Bizi yönetenler kendi davullarına çalarken, bizleri kendi ayaklarıyla ezdiklerinin farkına varsın artık, açılım dediniz tutmadı, ermeni dediniz, hançeri arkanızdan yediniz, uzaktaki kıta ülkesinden. Balyozla, çekiçle uğraşıyorsunuz. Bizler açlıkla uğraşıyoruz siz bize kek getireceğim diyorsunuz, ekmek bizim derdimiz, ne anlarız biz süslü keklerden, odunla pişen bir köy ekmeği bize yeter. Onun üzerinden tütün sıcaklık, buram buram Anadolu toprağı kokan kokusu, tarhana çorbasına doğradığınızda sizi tok tutuma gücü bize yeter.
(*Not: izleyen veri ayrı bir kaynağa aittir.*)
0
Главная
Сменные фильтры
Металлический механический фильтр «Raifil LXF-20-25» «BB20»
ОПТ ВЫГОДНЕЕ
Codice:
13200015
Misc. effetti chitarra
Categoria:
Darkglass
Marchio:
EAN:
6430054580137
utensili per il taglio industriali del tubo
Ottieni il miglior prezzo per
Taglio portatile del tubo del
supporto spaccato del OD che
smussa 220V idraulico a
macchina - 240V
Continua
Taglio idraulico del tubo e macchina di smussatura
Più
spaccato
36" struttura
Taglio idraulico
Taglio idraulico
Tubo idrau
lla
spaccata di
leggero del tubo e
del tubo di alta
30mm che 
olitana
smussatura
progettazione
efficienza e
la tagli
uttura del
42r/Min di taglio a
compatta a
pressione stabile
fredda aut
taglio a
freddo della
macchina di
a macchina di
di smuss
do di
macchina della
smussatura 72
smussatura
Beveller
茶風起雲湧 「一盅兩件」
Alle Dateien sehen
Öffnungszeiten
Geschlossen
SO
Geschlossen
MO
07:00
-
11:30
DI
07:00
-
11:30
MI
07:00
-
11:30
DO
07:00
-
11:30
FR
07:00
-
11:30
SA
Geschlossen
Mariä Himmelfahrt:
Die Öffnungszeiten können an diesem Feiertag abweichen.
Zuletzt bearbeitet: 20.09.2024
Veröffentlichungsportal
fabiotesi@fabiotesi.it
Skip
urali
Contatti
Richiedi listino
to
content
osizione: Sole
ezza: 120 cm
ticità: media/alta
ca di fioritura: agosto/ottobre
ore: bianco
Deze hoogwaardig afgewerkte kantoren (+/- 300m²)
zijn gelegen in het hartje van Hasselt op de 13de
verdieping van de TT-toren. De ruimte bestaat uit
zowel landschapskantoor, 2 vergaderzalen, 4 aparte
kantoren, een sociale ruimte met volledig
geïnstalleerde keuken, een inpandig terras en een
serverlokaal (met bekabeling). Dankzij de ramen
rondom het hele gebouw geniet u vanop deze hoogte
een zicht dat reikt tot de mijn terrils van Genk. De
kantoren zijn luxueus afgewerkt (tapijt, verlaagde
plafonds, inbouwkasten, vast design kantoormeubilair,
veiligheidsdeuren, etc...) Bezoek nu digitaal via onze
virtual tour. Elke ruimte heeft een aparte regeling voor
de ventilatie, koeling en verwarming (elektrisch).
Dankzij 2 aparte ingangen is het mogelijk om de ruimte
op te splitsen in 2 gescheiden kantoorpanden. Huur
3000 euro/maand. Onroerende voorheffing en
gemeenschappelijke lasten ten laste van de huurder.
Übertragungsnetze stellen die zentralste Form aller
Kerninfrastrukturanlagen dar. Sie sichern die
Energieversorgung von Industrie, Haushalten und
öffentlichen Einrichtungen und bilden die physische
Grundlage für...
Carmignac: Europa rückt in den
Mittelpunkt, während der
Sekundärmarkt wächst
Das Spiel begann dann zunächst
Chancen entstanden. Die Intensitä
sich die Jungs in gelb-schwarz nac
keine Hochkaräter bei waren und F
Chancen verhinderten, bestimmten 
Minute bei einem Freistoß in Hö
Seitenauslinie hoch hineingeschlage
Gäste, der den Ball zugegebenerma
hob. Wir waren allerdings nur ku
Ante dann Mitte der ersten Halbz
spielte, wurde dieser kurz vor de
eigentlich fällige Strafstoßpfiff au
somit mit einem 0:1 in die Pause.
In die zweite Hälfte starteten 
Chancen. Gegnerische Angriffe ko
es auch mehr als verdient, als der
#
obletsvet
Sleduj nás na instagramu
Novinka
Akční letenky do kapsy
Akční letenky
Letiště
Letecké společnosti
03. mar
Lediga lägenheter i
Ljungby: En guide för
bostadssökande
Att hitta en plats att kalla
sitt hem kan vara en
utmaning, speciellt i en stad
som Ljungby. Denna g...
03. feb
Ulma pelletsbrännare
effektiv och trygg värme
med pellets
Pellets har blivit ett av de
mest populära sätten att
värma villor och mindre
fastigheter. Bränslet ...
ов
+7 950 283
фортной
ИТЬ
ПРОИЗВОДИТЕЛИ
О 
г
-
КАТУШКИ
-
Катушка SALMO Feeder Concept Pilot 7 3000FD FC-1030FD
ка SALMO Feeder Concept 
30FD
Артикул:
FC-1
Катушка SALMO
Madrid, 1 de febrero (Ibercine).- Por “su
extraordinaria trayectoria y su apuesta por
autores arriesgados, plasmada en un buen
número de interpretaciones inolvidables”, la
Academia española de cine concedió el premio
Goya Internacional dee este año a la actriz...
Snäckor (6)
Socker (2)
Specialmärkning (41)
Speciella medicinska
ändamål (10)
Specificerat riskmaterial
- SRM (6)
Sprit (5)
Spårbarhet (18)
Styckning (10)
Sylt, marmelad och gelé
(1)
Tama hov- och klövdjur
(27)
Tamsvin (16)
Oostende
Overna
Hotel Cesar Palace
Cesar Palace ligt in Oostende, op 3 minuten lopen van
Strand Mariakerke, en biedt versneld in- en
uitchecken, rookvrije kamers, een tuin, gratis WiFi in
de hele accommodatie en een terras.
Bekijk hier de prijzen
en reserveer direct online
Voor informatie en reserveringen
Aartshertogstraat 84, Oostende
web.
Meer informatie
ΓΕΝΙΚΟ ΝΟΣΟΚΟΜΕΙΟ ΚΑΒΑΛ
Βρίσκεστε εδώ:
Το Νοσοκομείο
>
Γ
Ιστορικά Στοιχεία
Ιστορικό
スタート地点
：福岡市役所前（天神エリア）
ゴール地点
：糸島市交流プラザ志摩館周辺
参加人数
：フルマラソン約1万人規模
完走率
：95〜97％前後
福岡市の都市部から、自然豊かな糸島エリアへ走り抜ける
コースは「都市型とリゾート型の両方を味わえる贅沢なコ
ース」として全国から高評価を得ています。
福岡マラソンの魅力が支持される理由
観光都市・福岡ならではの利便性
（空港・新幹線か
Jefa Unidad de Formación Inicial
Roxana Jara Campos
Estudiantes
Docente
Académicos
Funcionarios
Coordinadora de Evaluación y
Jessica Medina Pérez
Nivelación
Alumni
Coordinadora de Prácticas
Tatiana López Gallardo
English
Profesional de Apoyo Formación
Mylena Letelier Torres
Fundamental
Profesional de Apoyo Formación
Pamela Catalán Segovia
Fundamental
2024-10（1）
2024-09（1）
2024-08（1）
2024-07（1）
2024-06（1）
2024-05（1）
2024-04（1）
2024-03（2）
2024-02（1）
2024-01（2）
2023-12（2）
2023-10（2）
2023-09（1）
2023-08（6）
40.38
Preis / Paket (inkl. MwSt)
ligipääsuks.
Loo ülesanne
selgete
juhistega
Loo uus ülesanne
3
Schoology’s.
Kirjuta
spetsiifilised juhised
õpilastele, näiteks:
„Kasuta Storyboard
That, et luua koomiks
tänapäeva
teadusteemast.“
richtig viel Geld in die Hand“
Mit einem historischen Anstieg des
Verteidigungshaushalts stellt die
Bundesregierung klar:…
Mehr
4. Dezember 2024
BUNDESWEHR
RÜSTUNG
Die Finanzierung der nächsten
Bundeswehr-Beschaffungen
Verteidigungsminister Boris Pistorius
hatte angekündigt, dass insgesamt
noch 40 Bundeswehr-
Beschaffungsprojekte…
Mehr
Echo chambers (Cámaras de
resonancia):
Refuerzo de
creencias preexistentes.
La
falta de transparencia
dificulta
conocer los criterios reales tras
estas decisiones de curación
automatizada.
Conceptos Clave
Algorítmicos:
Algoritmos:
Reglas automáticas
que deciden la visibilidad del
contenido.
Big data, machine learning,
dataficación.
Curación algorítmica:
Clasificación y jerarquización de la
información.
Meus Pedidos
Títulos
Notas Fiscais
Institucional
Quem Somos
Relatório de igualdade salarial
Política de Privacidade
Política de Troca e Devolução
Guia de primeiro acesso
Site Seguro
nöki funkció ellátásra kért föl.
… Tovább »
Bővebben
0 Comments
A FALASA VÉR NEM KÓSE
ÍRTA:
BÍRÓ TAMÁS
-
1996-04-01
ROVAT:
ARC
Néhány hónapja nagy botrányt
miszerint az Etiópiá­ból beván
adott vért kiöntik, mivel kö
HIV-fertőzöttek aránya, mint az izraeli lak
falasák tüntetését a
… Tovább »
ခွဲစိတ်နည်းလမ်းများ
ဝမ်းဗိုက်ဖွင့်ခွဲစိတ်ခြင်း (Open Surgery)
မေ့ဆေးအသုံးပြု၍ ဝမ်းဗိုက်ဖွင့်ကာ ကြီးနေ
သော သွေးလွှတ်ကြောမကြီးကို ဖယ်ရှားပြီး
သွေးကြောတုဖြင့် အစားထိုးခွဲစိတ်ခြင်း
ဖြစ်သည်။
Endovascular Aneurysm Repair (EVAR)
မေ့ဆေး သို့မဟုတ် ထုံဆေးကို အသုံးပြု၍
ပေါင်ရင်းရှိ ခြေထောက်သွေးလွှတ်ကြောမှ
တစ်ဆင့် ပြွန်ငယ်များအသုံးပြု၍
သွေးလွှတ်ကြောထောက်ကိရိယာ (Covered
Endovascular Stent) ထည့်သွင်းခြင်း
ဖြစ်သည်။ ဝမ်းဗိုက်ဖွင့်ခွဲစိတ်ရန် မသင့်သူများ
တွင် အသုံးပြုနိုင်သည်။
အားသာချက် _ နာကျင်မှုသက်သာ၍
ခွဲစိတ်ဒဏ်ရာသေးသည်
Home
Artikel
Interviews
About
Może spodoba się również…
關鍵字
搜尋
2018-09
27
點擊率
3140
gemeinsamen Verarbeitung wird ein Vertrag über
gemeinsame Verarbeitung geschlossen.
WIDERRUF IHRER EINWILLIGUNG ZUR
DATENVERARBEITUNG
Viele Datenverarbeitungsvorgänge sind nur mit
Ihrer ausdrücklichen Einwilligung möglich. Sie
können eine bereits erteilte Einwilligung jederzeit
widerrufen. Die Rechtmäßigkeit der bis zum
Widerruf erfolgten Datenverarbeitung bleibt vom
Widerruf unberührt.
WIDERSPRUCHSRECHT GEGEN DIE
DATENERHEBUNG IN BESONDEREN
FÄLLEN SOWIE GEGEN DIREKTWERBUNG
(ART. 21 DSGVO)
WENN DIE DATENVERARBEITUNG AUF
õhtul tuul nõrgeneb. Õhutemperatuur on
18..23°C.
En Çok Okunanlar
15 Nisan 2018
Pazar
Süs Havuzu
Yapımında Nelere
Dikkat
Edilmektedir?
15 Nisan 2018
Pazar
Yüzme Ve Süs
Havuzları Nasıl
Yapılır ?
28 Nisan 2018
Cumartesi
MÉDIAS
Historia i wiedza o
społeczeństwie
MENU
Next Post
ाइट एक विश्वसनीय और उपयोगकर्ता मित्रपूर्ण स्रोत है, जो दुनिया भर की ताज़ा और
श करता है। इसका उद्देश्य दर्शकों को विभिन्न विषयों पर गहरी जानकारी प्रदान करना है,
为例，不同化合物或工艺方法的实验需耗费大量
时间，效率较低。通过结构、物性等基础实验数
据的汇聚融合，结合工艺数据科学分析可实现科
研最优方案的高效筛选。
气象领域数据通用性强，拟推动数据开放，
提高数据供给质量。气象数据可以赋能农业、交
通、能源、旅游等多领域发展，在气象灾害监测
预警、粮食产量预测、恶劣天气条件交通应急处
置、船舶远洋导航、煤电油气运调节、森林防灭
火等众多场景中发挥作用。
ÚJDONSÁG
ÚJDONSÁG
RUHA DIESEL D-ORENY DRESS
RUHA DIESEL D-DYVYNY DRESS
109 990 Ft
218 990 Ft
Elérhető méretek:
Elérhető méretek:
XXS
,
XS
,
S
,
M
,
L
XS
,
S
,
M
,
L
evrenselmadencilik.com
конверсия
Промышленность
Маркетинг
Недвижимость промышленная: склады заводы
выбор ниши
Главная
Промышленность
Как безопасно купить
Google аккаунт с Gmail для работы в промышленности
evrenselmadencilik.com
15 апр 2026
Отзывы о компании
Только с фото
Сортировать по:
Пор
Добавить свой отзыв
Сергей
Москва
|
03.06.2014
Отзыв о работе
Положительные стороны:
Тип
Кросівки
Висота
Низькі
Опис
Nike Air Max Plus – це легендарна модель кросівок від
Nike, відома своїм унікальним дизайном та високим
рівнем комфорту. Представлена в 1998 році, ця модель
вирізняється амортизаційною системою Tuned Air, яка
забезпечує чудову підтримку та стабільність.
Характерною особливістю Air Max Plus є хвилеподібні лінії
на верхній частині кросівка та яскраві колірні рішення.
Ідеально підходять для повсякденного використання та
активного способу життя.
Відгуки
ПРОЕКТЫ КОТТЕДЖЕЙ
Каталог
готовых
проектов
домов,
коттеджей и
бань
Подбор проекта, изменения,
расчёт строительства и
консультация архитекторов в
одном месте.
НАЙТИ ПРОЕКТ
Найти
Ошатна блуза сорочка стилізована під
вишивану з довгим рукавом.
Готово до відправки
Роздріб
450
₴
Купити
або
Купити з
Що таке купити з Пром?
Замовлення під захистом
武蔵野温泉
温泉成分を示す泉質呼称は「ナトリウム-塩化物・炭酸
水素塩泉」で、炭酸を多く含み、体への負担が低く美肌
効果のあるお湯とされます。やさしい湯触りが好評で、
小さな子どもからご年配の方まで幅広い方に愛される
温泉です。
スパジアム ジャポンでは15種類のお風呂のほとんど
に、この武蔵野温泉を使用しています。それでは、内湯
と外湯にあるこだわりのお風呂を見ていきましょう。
Yemende yatan Mehmetlerimizi, Varna kapısında uzanan Mustafalarımızı, hala Selanik’te bizler için dua eden Ayşe teyzemi, İzmir yolarında ayakları değil de kanatları ile uçan Kemalleri seviyorsanız, bırakın bu açılımı, ermeniyi. Vatanınıza, özünüze dönün. Açız diyen tekel işçilerini görmeyim, bırakın uzak kıtadaki dostlarınızı dinlemeyi.
Gayri gülsün artık yüzlerimiz, mutlu bir şekilde adımlamak istiyoruz bu toprakları. Kriz sizleri teğet geçmiş olabilir lakin bizim yüreğimize balyoz gibi indi. Ekonomiyi günlük olaylarla unutturma sevdanızdan vazgeçin artık. Önceliğiniz bizler olsun, akşam evine bir ekmek götürmek isteyenler olsun, aslanın ağzına elini daldıran, oradan bir ekmek bulma ümidiyle kendini riske atan insanlar olsun önceliğiniz.